(YOUR TASK) Look below for the line with "Low Price Guarantee" and the line with "Texas is symbolically". Copy exactly those two lines and every line between, but not the pictures.

(RECORD SET)
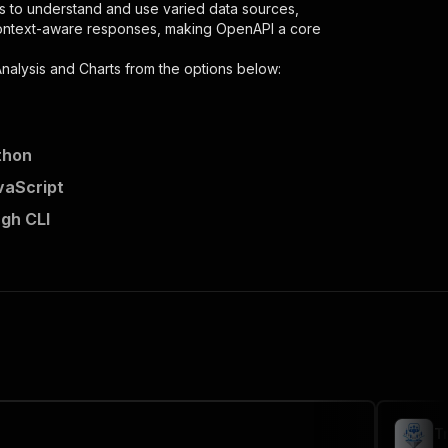
s to understand and use varied data sources,
context-aware responses, making OpenAPI a core
nalysis and Charts
from the options below:
thon
vaScript
ugh CLI
per"
,
 the initiated run in response."
,
T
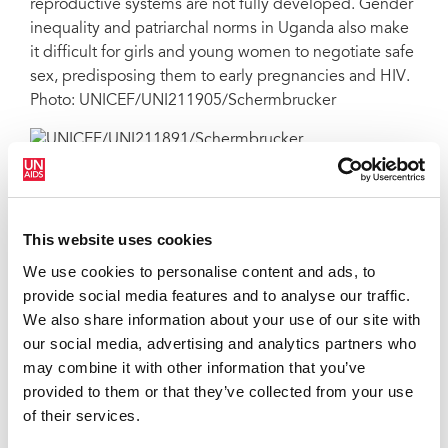
reproductive systems are not fully developed. Gender
inequality and patriarchal norms in Uganda also make
it difficult for girls and young women to negotiate safe
sex, predisposing them to early pregnancies and HIV.
Photo: UNICEF/UNI211905/Schermbrucker
Kenyonyozi carries her baby on her back outside the
the POC clinic. Paediatric HIV services lag
considerably behind those for adults and pregnant
This website uses cookies
women. While 82 per cent of mothers living with HIV
We use cookies to personalise content and ads, to
receive treatment, only 54 per cent of children living
provide social media features and to analyse our traffic.
with HIV are accessing life-saving drugs. Just 59 per
We also share information about your use of our site with
cent of babies born to mothers living with HIV are
our social media, advertising and analytics partners who
tested for HIV within the first two months of life. Photo:
may combine it with other information that you’ve
UNICEF/UNI211891/Schermbrucker
provided to them or that they’ve collected from your use
of their services.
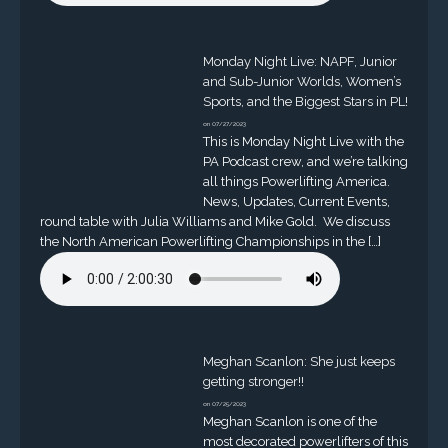
Monday Night Live: NAPF, Junior
and Sub-Junior Worlds, Women’s
Sports, and the Biggest Stars in PL!
on 07/27/2023
This is Monday Night Live with the
PA Podcast crew, and we’re talking
all things Powerlifting America.
News, Updates, Current Events,
round table with Julia Williams and Mike Gold. We discuss
the North American Powerlifting Championships in the […]
Meghan Scanlon: She just keeps
getting stronger!!
on 07/25/2023
Meghan Scanlon is one of the
most decorated powerlifters of this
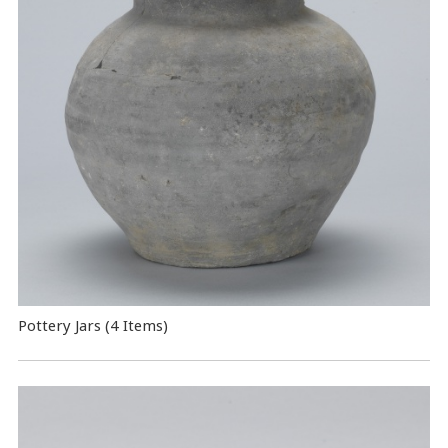
Pottery Jars (4 Items)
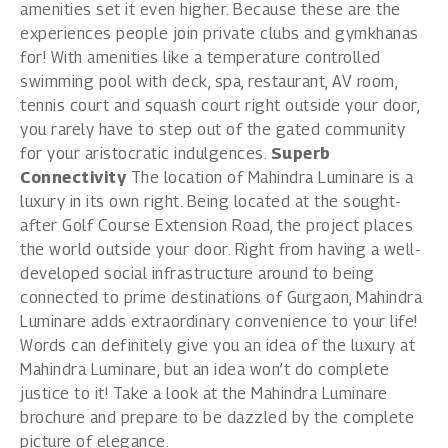
amenities set it even higher. Because these are the
experiences people join private clubs and gymkhanas
for! With amenities like a temperature controlled
swimming pool with deck, spa, restaurant, AV room,
tennis court and squash court right outside your door,
you rarely have to step out of the gated community
for your aristocratic indulgences.
Superb
Connectivity
The location of Mahindra Luminare is a
luxury in its own right. Being located at the sought-
after Golf Course Extension Road, the project places
the world outside your door. Right from having a well-
developed social infrastructure around to being
connected to prime destinations of Gurgaon, Mahindra
Luminare adds extraordinary convenience to your life!
Words can definitely give you an idea of the luxury at
Mahindra Luminare, but an idea won’t do complete
justice to it! Take a look at the
Mahindra Luminare
brochure
and prepare to be dazzled by the complete
picture of elegance.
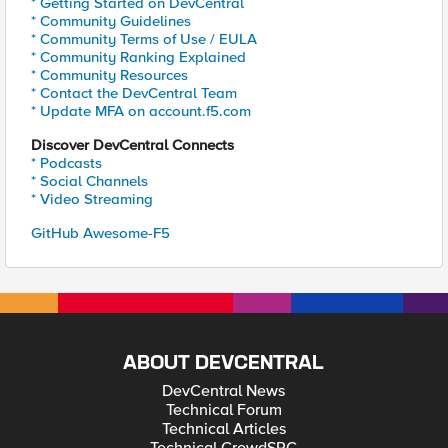
* Getting Started on DevCentral
* Community Guidelines
* Community Terms of Use / EULA
* Community Ranking Explained
* Community Resources
* Contact the DevCentral Team
* Update MFA on account.f5.com
Discover DevCentral Connects
* Podcasts
* Social Channels
* Video Streaming
GitHub Awesome-F5
ABOUT DEVCENTRAL
DevCentral News
Technical Forum
Technical Articles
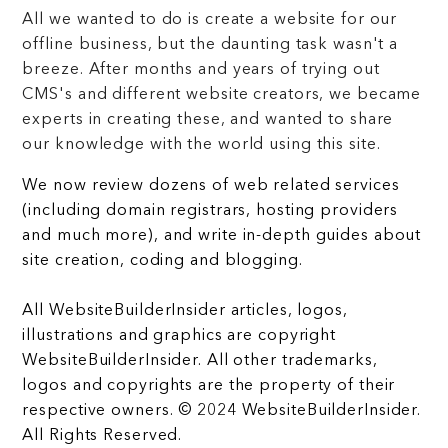
All we wanted to do is create a website for our
offline business, but the daunting task wasn't a
breeze. After months and years of trying out
CMS's and different website creators, we became
experts in creating these, and wanted to share
our knowledge with the world using this site.
We now review dozens of web related services
(including domain registrars, hosting providers
and much more), and write in-depth guides about
site creation, coding and blogging.
All WebsiteBuilderInsider articles, logos,
illustrations and graphics are copyright
WebsiteBuilderInsider. All other trademarks,
logos and copyrights are the property of their
respective owners. © 2024 WebsiteBuilderInsider.
All Rights Reserved.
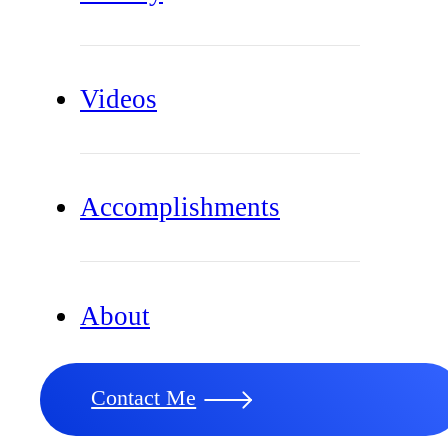
Videos
Accomplishments
About
Contact Me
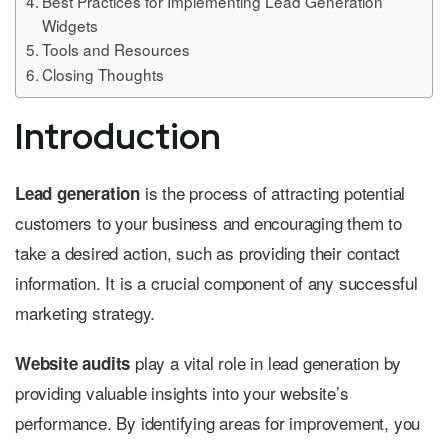
Best Practices for Implementing Lead Generation
Widgets
Tools and Resources
Closing Thoughts
Introduction
is the process of attracting potential
Lead generation
customers to your business and encouraging them to
take a desired action, such as providing their contact
information. It is a crucial component of any successful
marketing strategy.
play a vital role in lead generation by
Website audits
providing valuable insights into your website’s
performance. By identifying areas for improvement, you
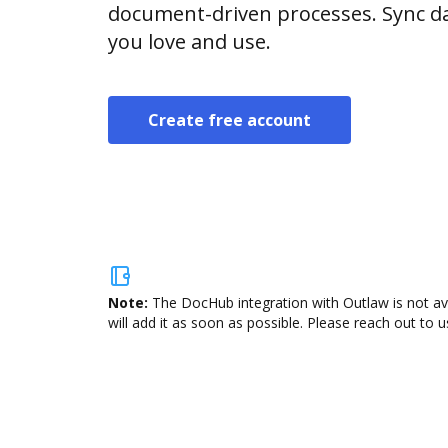
document-driven processes. Sync da
you love and use.
Create free account
Note:
The DocHub integration with Outlaw is not av
will add it as soon as possible. Please reach out to u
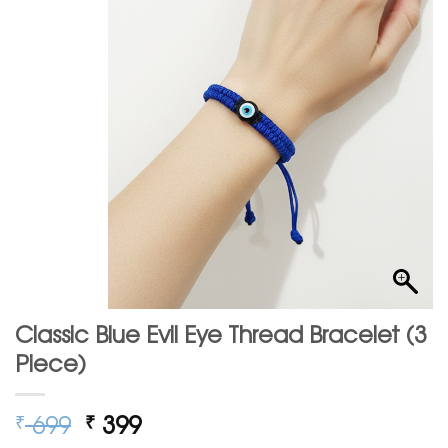
Classic Blue Evil Eye Thread Bracelet (3
Piece)
Original
Current
699
399
₹
₹
price
price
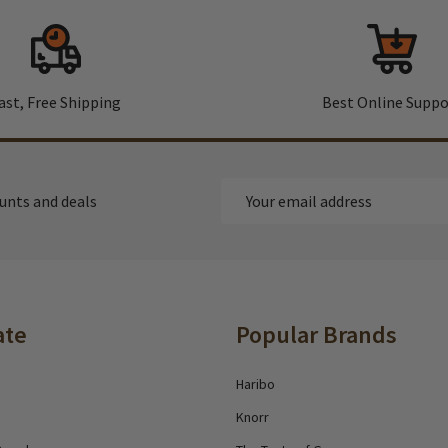
ast, Free Shipping
Best Online Suppo
Email
ounts and deals
Address
ate
Popular Brands
Haribo
Knorr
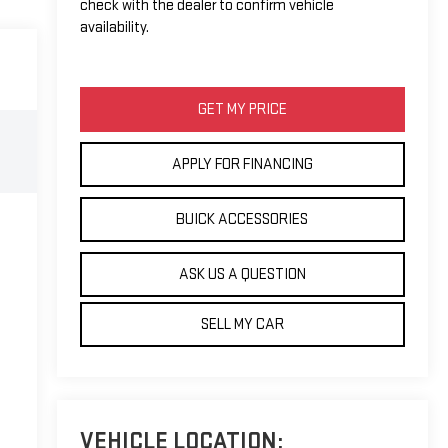
check with the dealer to confirm vehicle
availability.
GET MY PRICE
APPLY FOR FINANCING
BUICK ACCESSORIES
ASK US A QUESTION
SELL MY CAR
VEHICLE LOCATION:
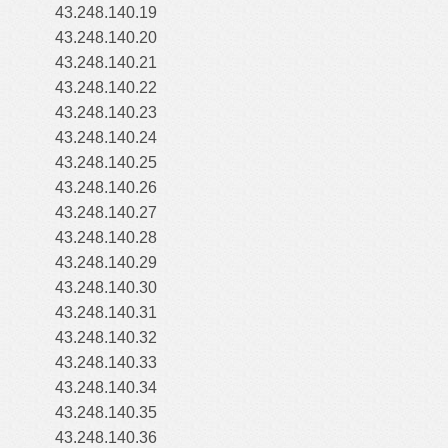
43.248.140.19
43.248.140.20
43.248.140.21
43.248.140.22
43.248.140.23
43.248.140.24
43.248.140.25
43.248.140.26
43.248.140.27
43.248.140.28
43.248.140.29
43.248.140.30
43.248.140.31
43.248.140.32
43.248.140.33
43.248.140.34
43.248.140.35
43.248.140.36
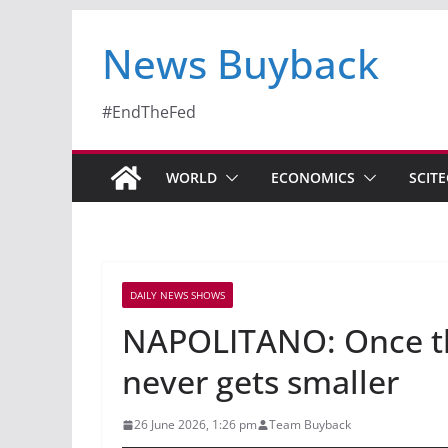
News Buyback
#EndTheFed
WORLD
ECONOMICS
SCIT
DAILY NEWS SHOWS
NAPOLITANO: Once the 
never gets smaller
26 June 2026, 1:26 pm
Team Buyback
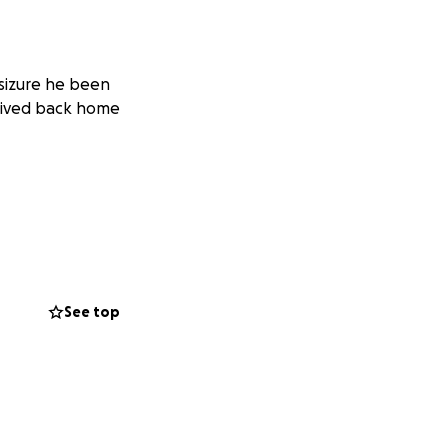
 sizure he been
arived back home
See top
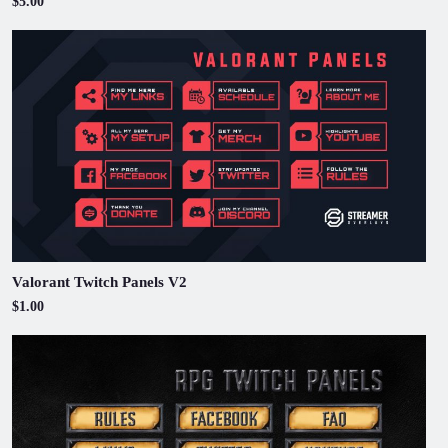
$5.00
Valorant Twitch Panels V2
$1.00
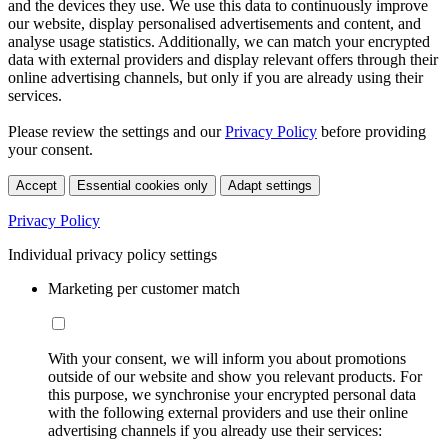
and the devices they use. We use this data to continuously improve
our website, display personalised advertisements and content, and
analyse usage statistics. Additionally, we can match your encrypted
data with external providers and display relevant offers through their
online advertising channels, but only if you are already using their
services.
Please review the settings and our
Privacy Policy
before providing
your consent.
Accept
Essential cookies only
Adapt settings
Privacy Policy
Individual privacy policy settings
Marketing per customer match
With your consent, we will inform you about promotions
outside of our website and show you relevant products. For
this purpose, we synchronise your encrypted personal data
with the following external providers and use their online
advertising channels if you already use their services:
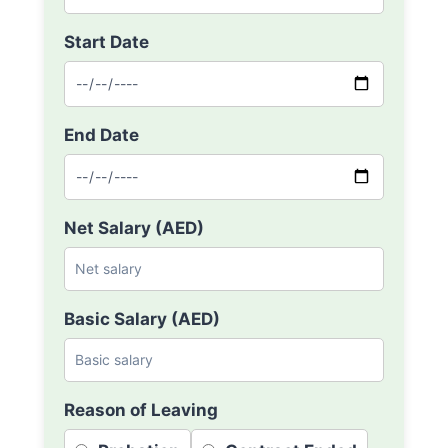
Start Date
End Date
Net Salary (AED)
Basic Salary (AED)
Reason of Leaving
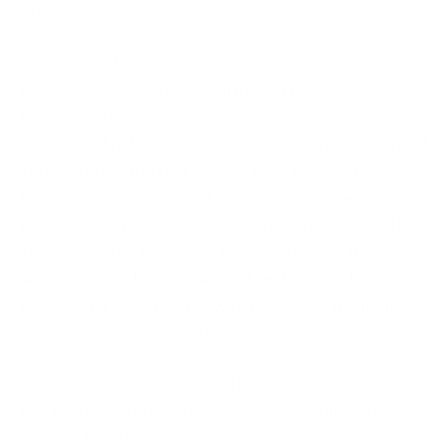
official.
That instinct is what our
NCSC Assured Cyber Security and Privacy
Essentials training
is designed to build. The training takes non-technical
staff through the real threats they face and explains
them in plain language. It covers online scams, the
psychology attackers use, and the simple habits that
stop most attacks in their tracks. Crucially, it
addresses the human factor directly. Staff learn why
they are targeted and how to recognise the moment
when something is not right.
A threat like Kali365 is exactly the kind of scenario
this training prepares people for. The rule that beats
it is short and memorable. If you did not begin a login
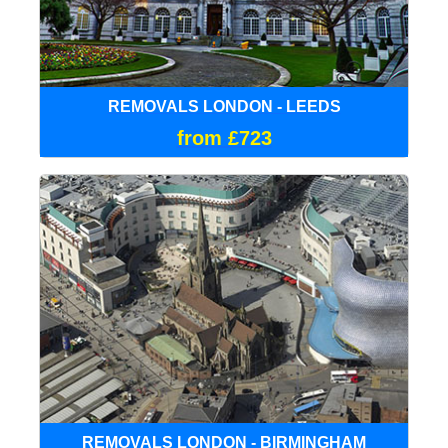
REMOVALS LONDON - LEEDS
from £723
REMOVALS LONDON - BIRMINGHAM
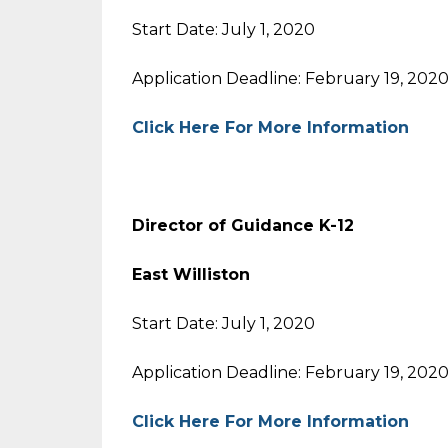
Start Date: July 1, 2020
Application Deadline: February 19, 202
Click Here For More Information
Director of Guidance K-12
East Williston
Start Date: July 1, 2020
Application Deadline: February 19, 202
Click Here For More Information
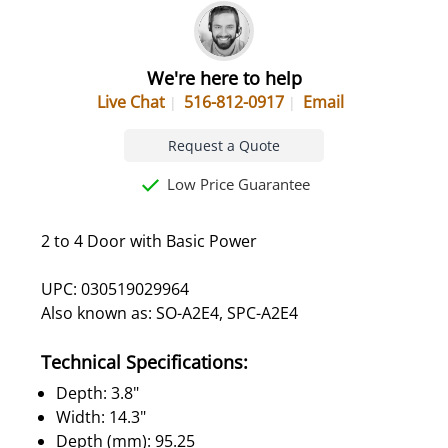
We're here to help
Live Chat
516-812-0917
Email
Request a Quote
Low Price Guarantee
2 to 4 Door with Basic Power
UPC: 030519029964
Also known as: SO-A2E4, SPC-A2E4
Technical Specifications:
Depth: 3.8"
Width: 14.3"
Depth (mm): 95.25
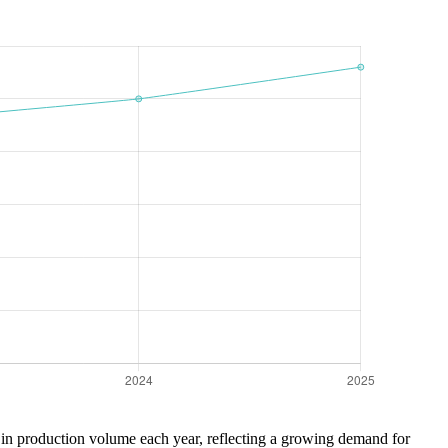
se in production volume each year, reflecting a growing demand for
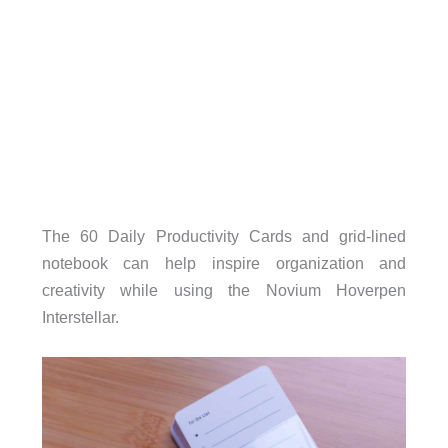
The 60 Daily Productivity Cards and grid-lined
notebook can help inspire organization and
creativity while using the Novium Hoverpen
Interstellar.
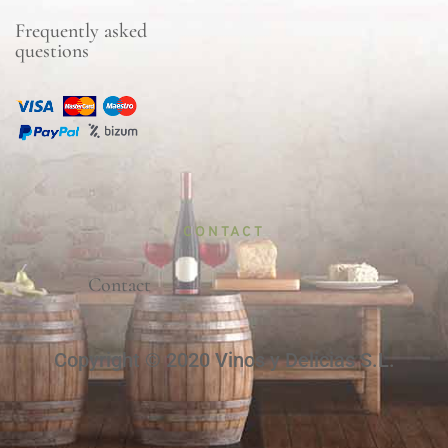
Frequently asked
questions
CONTACT
Contact
Copyright © 2020 Vinos y Delicias S.L.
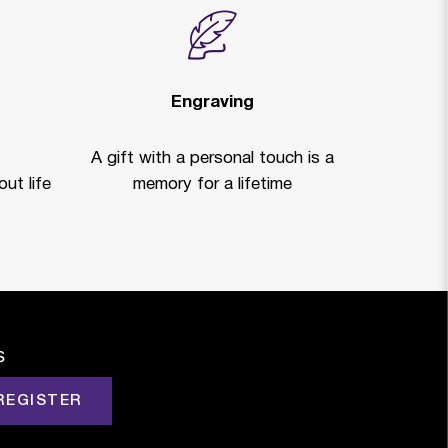
Engraving
A gift with a personal touch is a
ut life
memory for a lifetime
s
REGISTER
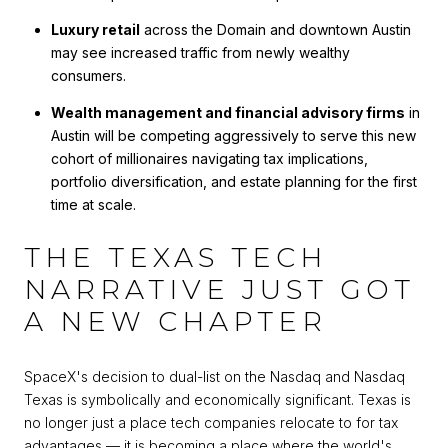
Luxury retail
across the Domain and downtown Austin
may see increased traffic from newly wealthy
consumers.
Wealth management and financial advisory firms
in
Austin will be competing aggressively to serve this new
cohort of millionaires navigating tax implications,
portfolio diversification, and estate planning for the first
time at scale.
THE TEXAS TECH
NARRATIVE JUST GOT
A NEW CHAPTER
SpaceX's decision to dual-list on the Nasdaq and Nasdaq
Texas is symbolically and economically significant. Texas is
no longer just a place tech companies relocate to for tax
advantages — it is becoming a place where the world's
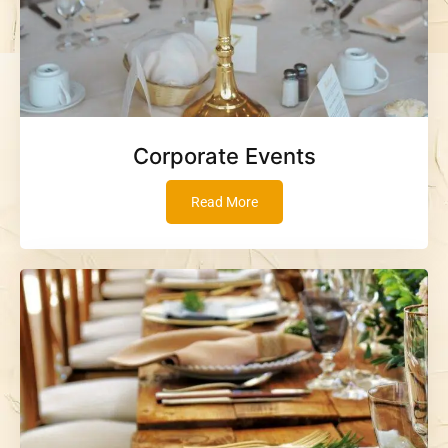
Corporate Events
Read More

(EXERCISE RESULT)
Low Price Guarantee
2 to 4 Door with Basic Power
UPC: 030519029964
Also known as: SO-A2E4, SPC-A2E4
Technical Specifications:
Depth: 3.8"
Width: 14.3"
Depth (mm): 95.25
se in production volume each year, reflecting a growing demand for
The 60 Daily Productivity Cards and grid-lined
notebook can help inspire organization and
creativity while using the Novium Hoverpen
Interstellar.
Frequently asked
questions
CONTACT
Contact
Copyright © 2020 Vinos y Delicias S.L.
Engraving
A gift with a personal touch is a
ut life
memory for a lifetime
s
REGISTER
Luxury retail
across the Domain and downtown Austin
may see increased traffic from newly wealthy
consumers.
Wealth management and financial advisory firms
in
Austin will be competing aggressively to serve this new
cohort of millionaires navigating tax implications,
portfolio diversification, and estate planning for the first
time at scale.
THE TEXAS TECH
NARRATIVE JUST GOT
A NEW CHAPTER
SpaceX's decision to dual-list on the Nasdaq and Nasdaq
Texas is symbolically and economically significant. Texas is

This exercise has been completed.